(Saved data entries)
---
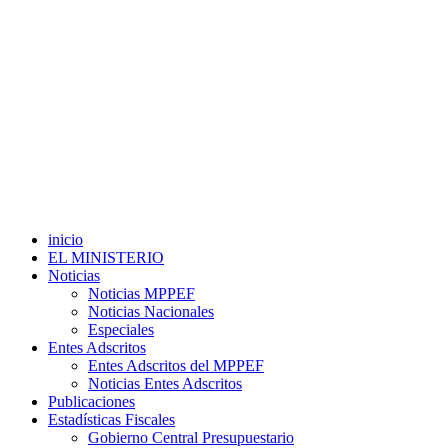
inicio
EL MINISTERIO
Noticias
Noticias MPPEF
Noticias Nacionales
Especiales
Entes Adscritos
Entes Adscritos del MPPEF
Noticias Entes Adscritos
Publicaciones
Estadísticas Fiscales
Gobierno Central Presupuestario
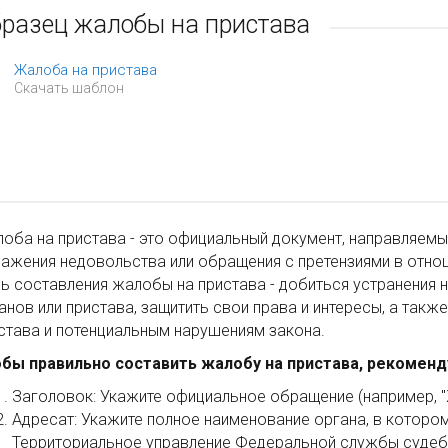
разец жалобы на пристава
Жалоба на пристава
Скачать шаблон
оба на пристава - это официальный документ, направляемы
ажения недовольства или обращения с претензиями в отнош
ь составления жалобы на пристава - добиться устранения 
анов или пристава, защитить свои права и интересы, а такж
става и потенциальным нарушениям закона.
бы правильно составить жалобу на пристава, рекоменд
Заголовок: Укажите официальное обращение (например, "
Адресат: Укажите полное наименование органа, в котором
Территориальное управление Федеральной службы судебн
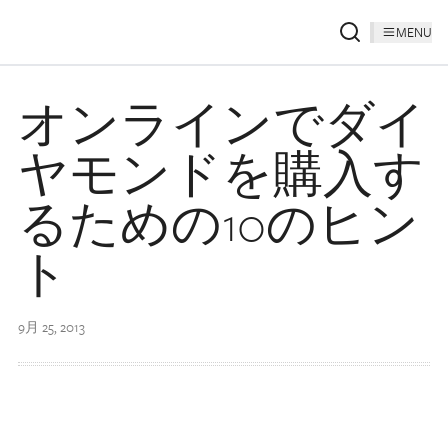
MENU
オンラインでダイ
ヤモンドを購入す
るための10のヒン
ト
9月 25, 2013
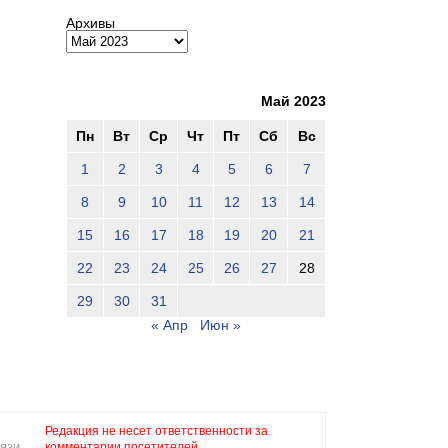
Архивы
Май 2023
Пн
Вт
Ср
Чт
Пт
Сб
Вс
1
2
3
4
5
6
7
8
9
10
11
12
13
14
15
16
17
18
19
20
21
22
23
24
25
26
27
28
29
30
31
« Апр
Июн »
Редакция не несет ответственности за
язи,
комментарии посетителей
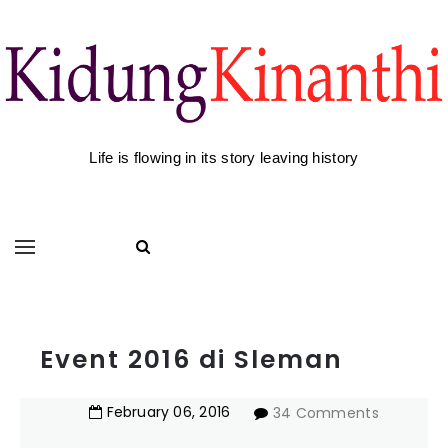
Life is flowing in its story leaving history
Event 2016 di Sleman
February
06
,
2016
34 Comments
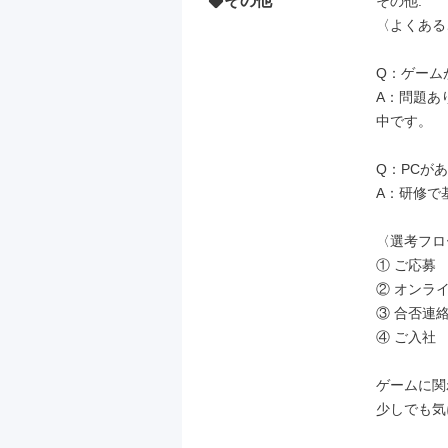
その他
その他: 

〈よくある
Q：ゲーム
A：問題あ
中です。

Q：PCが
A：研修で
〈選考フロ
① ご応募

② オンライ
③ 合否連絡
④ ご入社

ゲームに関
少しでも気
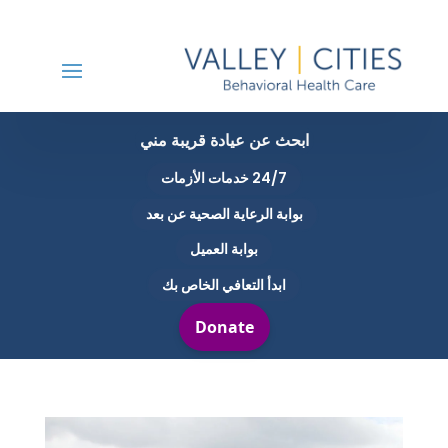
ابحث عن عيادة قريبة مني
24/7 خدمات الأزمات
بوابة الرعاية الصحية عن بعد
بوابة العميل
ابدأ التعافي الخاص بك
---
WHAT TO DO: In the records above, find each line that mentions the string "пристава", then copy it.

OUTPUT BELOW:
разец жалобы на пристава
Жалоба на пристава
оба на пристава - это официальный документ, направляемы
ь составления жалобы на пристава - добиться устранения 
анов или пристава, защитить свои права и интересы, а такж
бы правильно составить жалобу на пристава, рекоменд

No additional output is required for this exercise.